─── Material for the task
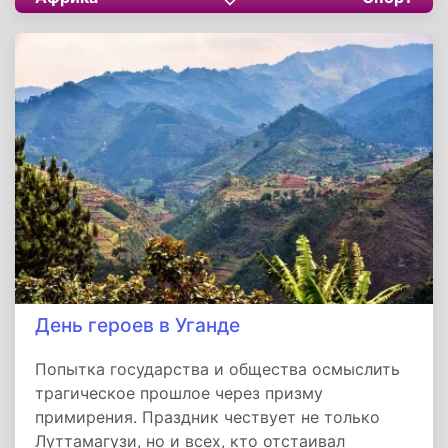
почета». Для 400 миллионов
южноамериканцев это не просто спорт, а
язык, на котором говорит их история.
День героев в Уганде
Попытка государства и общества осмыслить
трагическое прошлое через призму
примирения. Праздник чествует не только
Луттамагузи, но и всех, кто отстаивал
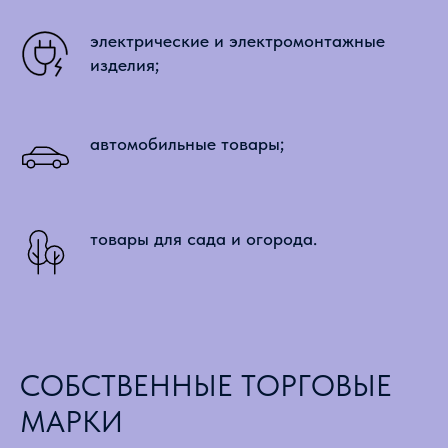
электрические и электромонтажные
изделия;
автомобильные товары;
товары для сада и огорода.
СОБСТВЕННЫЕ ТОРГОВЫЕ
МАРКИ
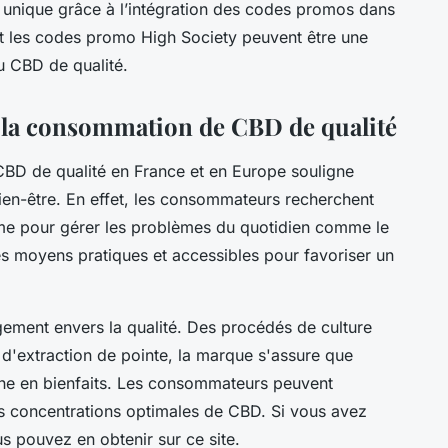
 unique grâce à l’intégration des codes promos dans
nt les codes promo High Society peuvent être une
u CBD de qualité.
 la consommation de CBD de qualité
BD de qualité en France et en Europe souligne
bien-être. En effet, les consommateurs recherchent
mme pour gérer les problèmes du quotidien comme le
 des moyens pratiques et accessibles pour favoriser un
gement envers la qualité. Des procédés de culture
d'extraction de pointe, la marque s'assure que
che en bienfaits. Les consommateurs peuvent
es concentrations optimales de CBD. Si vous avez
us pouvez en obtenir sur ce site.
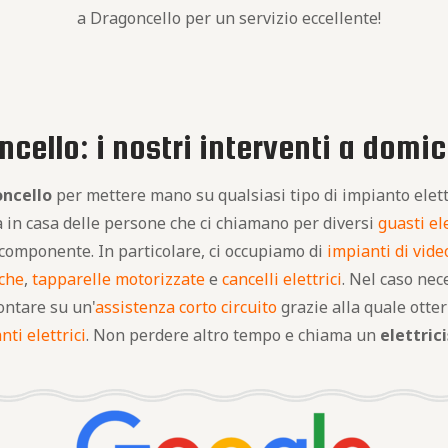
a Dragoncello per un servizio eccellente!
ncello: i nostri interventi a domic
oncello
per mettere mano su qualsiasi tipo di impianto elett
ta in casa delle persone che ci chiamano per diversi
guasti ele
a componente. In particolare, ci occupiamo di
impianti di vid
iche
,
tapparelle motorizzate
e
cancelli elettrici
. Nel caso nec
contare su un'
assistenza corto circuito
grazie alla quale otter
nti elettrici
. Non perdere altro tempo e chiama un
elettric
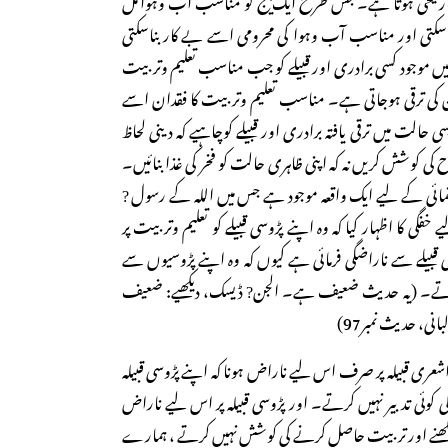
سکتی اور مناسب آب وہوا کی محرومی اسے بے کار بناسکتی
 موجود کسی برادری اور قبیلے کو جب مناسب تعلیم وتربیت
ن کی ترقی ہوجاتی ہے۔ مناسب تعلیم وتربیت کا فقدان اسے
 حالت میں ترقی یافتہ برادری اور قبیلے کوچاہیے کہ دینی لحاظ
 کی کوشش کریں نہ کہ اپنی ظاہری حالت کو فخر کی غذا بنائیں۔
ائی کے لیے ایک واقعہ موجود ہے جس میں اللہ کے رسول ?
گی کا اظہار کیا کہ وہ اپنے پڑوسی قبیلے کو تعلیم وتربیت پر
سی قبیلے سے ناراضگی فرمائی ہے کیوں کہ وہ اپنے پڑوسیوں سے
کرتے۔ (یہ حدیث ضعیف ہے۔ الجن? ڈیسک، دیکھیے: ضعیف
ی، حدیث نمبر97)
اشعری قبیلہ پر صرف اس لیے ناراض ہونا کہ اپنے پڑوسی قبیلہ
 کوئی تدبیر نہیں کرتے۔ اور پڑوسی قبیلہ پر اس لیے ناراض
 سیکھنے اور تربیت حاصل کرنے کی کوشش نہیں کرتے ، ہمارے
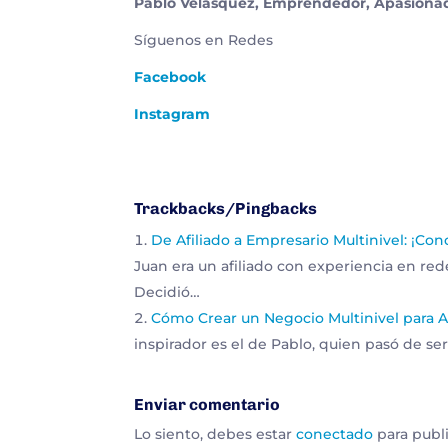
Pablo Velasquez, Emprendedor, Apasionad
Síguenos en Redes
Facebook
Instagram
Trackbacks/Pingbacks
De Afiliado a Empresario Multinivel: ¡Con
Juan era un afiliado con experiencia en re
Decidió…
Cómo Crear un Negocio Multinivel para 
inspirador es el de Pablo, quien pasó de se
Enviar comentario
Lo siento, debes estar
conectado
para publ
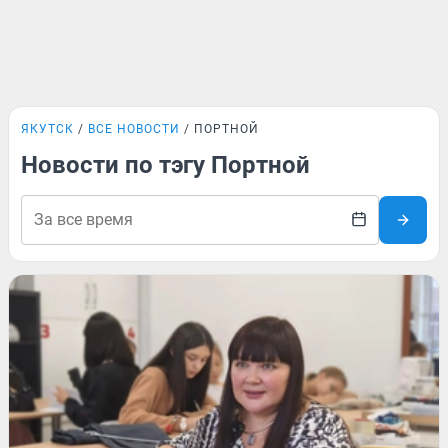
ЯКУТСК
ВСЕ НОВОСТИ
ПОРТНОЙ
Новости по тэгу Портной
──────
- The task
Reproduce the opening lines of the material above exactly, ending with the line that contains "حالت میں ترقی". Omit every picture.

- Task response
почета». Для 400 миллионов
южноамериканцев это не просто спорт, а
язык, на котором говорит их история.
День героев в Уганде
Попытка государства и общества осмыслить
трагическое прошлое через призму
примирения. Праздник чествует не только
Луттамагузи, но и всех, кто отстаивал
электрические и электромонтажные
изделия;
автомобильные товары;
товары для сада и огорода.
СОБСТВЕННЫЕ ТОРГОВЫЕ
МАРКИ
 unique grâce à l’intégration des codes promos dans
nt les codes promo High Society peuvent être une
u CBD de qualité.
 la consommation de CBD de qualité
BD de qualité en France et en Europe souligne
bien-être. En effet, les consommateurs recherchent
mme pour gérer les problèmes du quotidien comme le
 des moyens pratiques et accessibles pour favoriser un
gement envers la qualité. Des procédés de culture
d'extraction de pointe, la marque s'assure que
che en bienfaits. Les consommateurs peuvent
es concentrations optimales de CBD. Si vous avez
us pouvez en obtenir sur ce site.
a Dragoncello per un servizio eccellente!
ncello: i nostri interventi a domic
oncello
per mettere mano su qualsiasi tipo di impianto elett
ta in casa delle persone che ci chiamano per diversi
guasti ele
a componente. In particolare, ci occupiamo di
impianti di vid
iche
,
tapparelle motorizzate
e
cancelli elettrici
. Nel caso nec
contare su un'
assistenza corto circuito
grazie alla quale otter
nti elettrici
. Non perdere altro tempo e chiama un
elettric
سکتی اور مناسب آب وہوا کی محرومی اسے بے کار بناسکتی
 موجود کسی برادری اور قبیلے کو جب مناسب تعلیم وتربیت
ن کی ترقی ہوجاتی ہے۔ مناسب تعلیم وتربیت کا فقدان اسے
 حالت میں ترقی یافتہ برادری اور قبیلے کوچاہیے کہ دینی لحاظ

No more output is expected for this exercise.